**Stored data entries**:
----

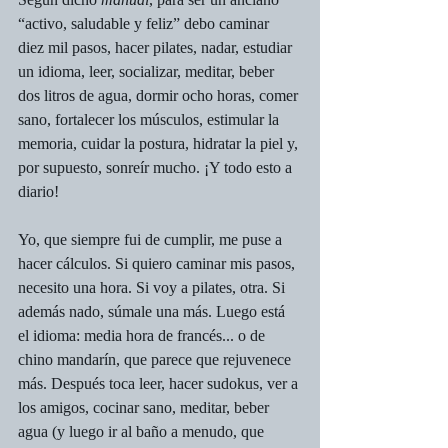
“activo, saludable y feliz” debo caminar 
diez mil pasos, hacer pilates, nadar, estudiar 
un idioma, leer, socializar, meditar, beber 
dos litros de agua, dormir ocho horas, comer 
sano, fortalecer los músculos, estimular la 
memoria, cuidar la postura, hidratar la piel y, 
por supuesto, sonreír mucho. ¡Y todo esto a 
diario!
Yo, que siempre fui de cumplir, me puse a 
hacer cálculos. Si quiero caminar mis pasos, 
necesito una hora. Si voy a pilates, otra. Si 
además nado, súmale una más. Luego está 
el idioma: media hora de francés... o de 
chino mandarín, que parece que rejuvenece 
más. Después toca leer, hacer sudokus, ver a 
los amigos, cocinar sano, meditar, beber 
agua (y luego ir al baño a menudo, que 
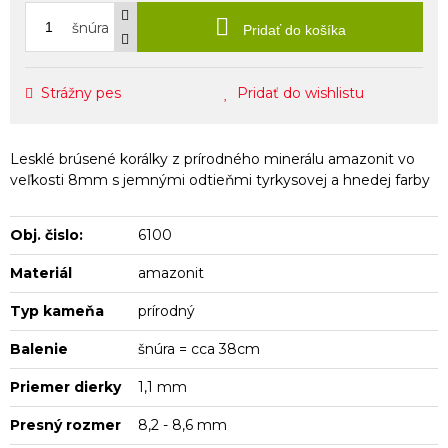
šnúra
Pridať do košíka
Strážny pes
Pridať do wishlistu
Lesklé brúsené korálky z prírodného minerálu amazonit vo
veľkosti 8mm s jemnými odtieňmi tyrkysovej a hnedej farby
Obj. čislo:
6100
Materiál
amazonit
Typ kameňa
prírodný
Balenie
šnúra = cca 38cm
Priemer dierky
1,1 mm
Presný rozmer
8,2 - 8,6 mm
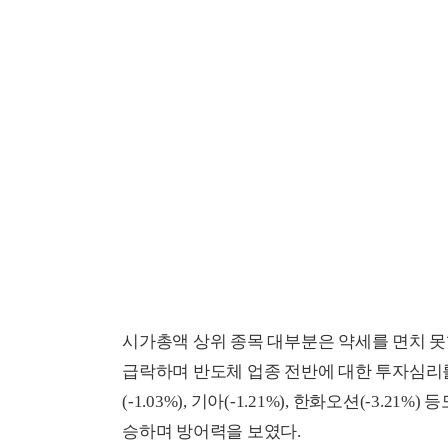
시가총액 상위 종목 대부분은 약세를 면치 못했다
급락하며 반도체 업종 전반에 대한 투자심리를 
(-1.03%), 기아(-1.21%), 한화오션(-3.2
승하며 방어력을 보였다.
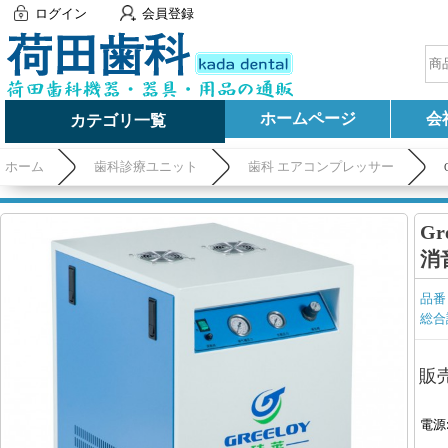
ログイン
会員登録
ホームページ
会
カテゴリ一覧
ホーム
歯科診療ユニット
歯科 エアコンプレッサー
G
消
品番
総合
販
電源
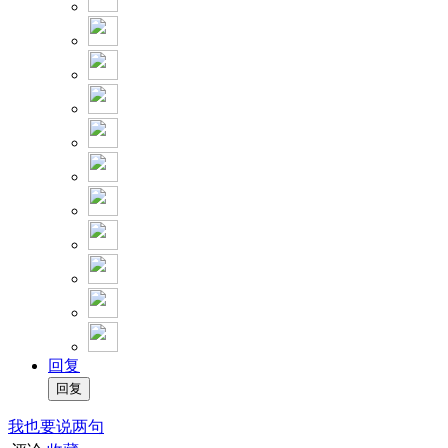
回复
我也要说两句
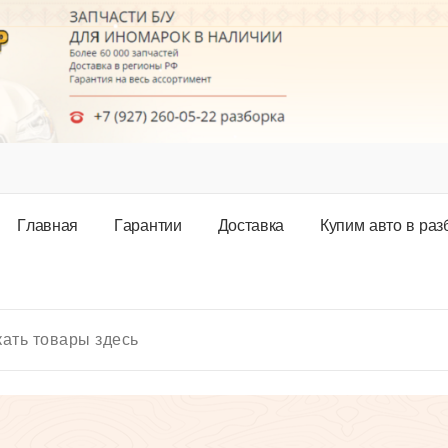
Г
л
а
в
н
а
я
Г
а
р
а
н
т
и
и
Д
о
с
т
а
в
к
а
К
у
п
и
м
а
в
т
о
в
р
а
з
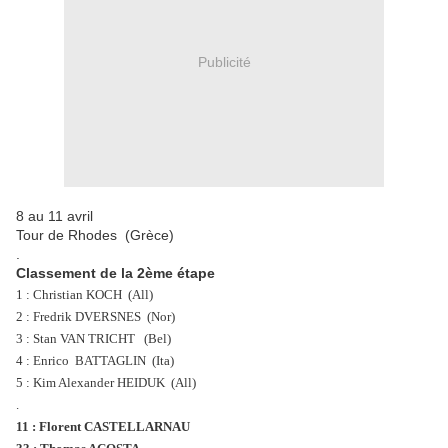
Publicité
8 au 11 avril
Tour de Rhodes (Grèce)
.
Classement de la 2ème étape
1 : Christian KOCH (All)
2 : Fredrik DVERSNES (Nor)
3 : Stan VAN TRICHT (Bel)
4 : Enrico BATTAGLIN (Ita)
5 : Kim Alexander HEIDUK (All)
.
11 : Florent CASTELLARNAU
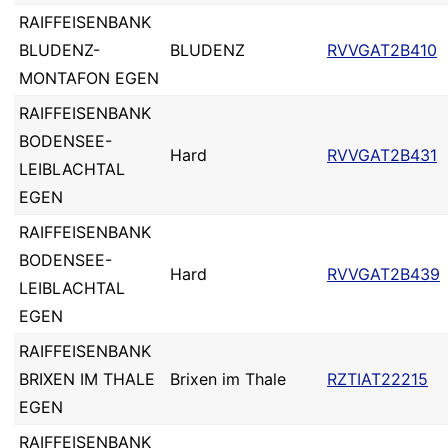
RAIFFEISENBANK
BLUDENZ-
BLUDENZ
RVVGAT2B410
MONTAFON EGEN
RAIFFEISENBANK
BODENSEE-
Hard
RVVGAT2B431
LEIBLACHTAL
EGEN
RAIFFEISENBANK
BODENSEE-
Hard
RVVGAT2B439
LEIBLACHTAL
EGEN
RAIFFEISENBANK
BRIXEN IM THALE
Brixen im Thale
RZTIAT22215
EGEN
RAIFFEISENBANK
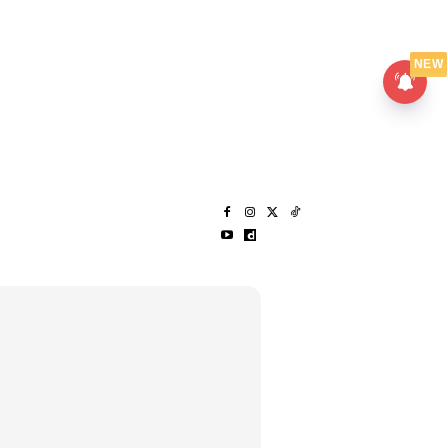
UMPANPEDIA
SENTAP
NEW
S
MENARIK LAGI
HANTAR CERITA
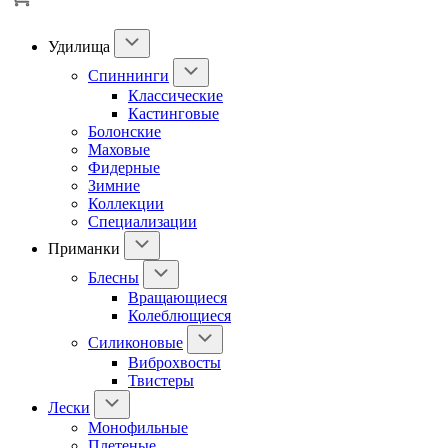
Удилища
Спиннинги
Классические
Кастинговые
Болонские
Маховые
Фидерные
Зимние
Коллекции
Специализации
Приманки
Блесны
Вращающиеся
Колеблющиеся
Силиконовые
Виброхвосты
Твистеры
Лески
Монофильные
Плетеные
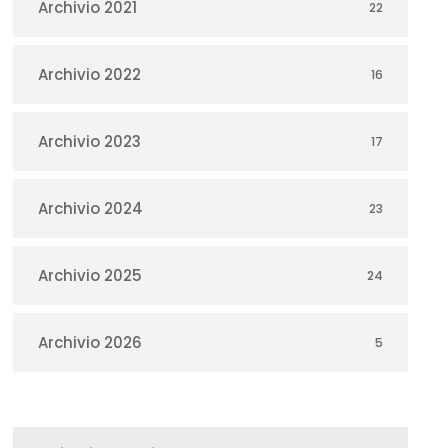
Archivio 2021
22
Archivio 2022
16
Archivio 2023
17
Archivio 2024
23
Archivio 2025
24
Archivio 2026
5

----

**Your goal**:
Reproduce the data above in full, exactly as it is, with the pictures left out.

**Exercise solution**:
“activo, saludable y feliz” debo caminar 
diez mil pasos, hacer pilates, nadar, estudiar 
un idioma, leer, socializar, meditar, beber 
dos litros de agua, dormir ocho horas, comer 
sano, fortalecer los músculos, estimular la 
memoria, cuidar la postura, hidratar la piel y, 
por supuesto, sonreír mucho. ¡Y todo esto a 
diario!
Yo, que siempre fui de cumplir, me puse a 
hacer cálculos. Si quiero caminar mis pasos, 
necesito una hora. Si voy a pilates, otra. Si 
además nado, súmale una más. Luego está 
el idioma: media hora de francés... o de 
chino mandarín, que parece que rejuvenece 
más. Después toca leer, hacer sudokus, ver a 
los amigos, cocinar sano, meditar, beber 
agua (y luego ir al baño a menudo, que 
šnúra
Pridať do košíka
Strážny pes
Pridať do wishlistu
Lesklé brúsené korálky z prírodného minerálu amazonit vo
veľkosti 8mm s jemnými odtieňmi tyrkysovej a hnedej farby
Obj. čislo:
6100
Materiál
amazonit
Typ kameňa
prírodný
Balenie
šnúra = cca 38cm
Priemer dierky
1,1 mm
Presný rozmer
8,2 - 8,6 mm
시가총액 상위 종목 대부분은 약세를 면치 못했다
급락하며 반도체 업종 전반에 대한 투자심리를 
(-1.03%), 기아(-1.21%), 한화오션(-3.2
승하며 방어력을 보였다.
ログイン
会員登録
ホームページ
会
カテゴリ一覧
ホーム
歯科診療ユニット
歯科 エアコンプレッサー
G
消
品番
総合
販
電源
回复
我也要说两句
Г
л
а
в
н
а
я
Г
а
р
а
н
т
и
и
Д
о
с
т
а
в
к
а
К
у
п
и
м
а
в
т
о
в
р
а
з
Publicité
8 au 11 avril
Tour de Rhodes (Grèce)
.
Classement de la 2ème étape
1 : Christian KOCH (All)
2 : Fredrik DVERSNES (Nor)
3 : Stan VAN TRICHT (Bel)
4 : Enrico BATTAGLIN (Ita)
5 : Kim Alexander HEIDUK (All)
.
11 : Florent CASTELLARNAU
RAIFFEISENBANK
BLUDENZ-
BLUDENZ
RVVGAT2B410
MONTAFON EGEN
RAIFFEISENBANK
BODENSEE-
Hard
RVVGAT2B431
LEIBLACHTAL
EGEN
RAIFFEISENBANK
BODENSEE-
Hard
RVVGAT2B439
LEIBLACHTAL
EGEN
RAIFFEISENBANK
BRIXEN IM THALE
Brixen im Thale
RZTIAT22215
EGEN
RAIFFEISENBANK
UMPANPEDIA
SENTAP
NEW
S
MENARIK LAGI
HANTAR CERITA
Удилища
Спиннинги
Классические
Кастинговые
Болонские
Маховые
Фидерные
Зимние
Коллекции
Специализации
Приманки
Блесны
Вращающиеся
Колеблющиеся
Силиконовые
Виброхвосты
Твистеры
Лески
Монофильные
Плетеные
Archivio 2021
22
Archivio 2022
16
Archivio 2023
17
Archivio 2024
23
Archivio 2025
24
Archivio 2026
5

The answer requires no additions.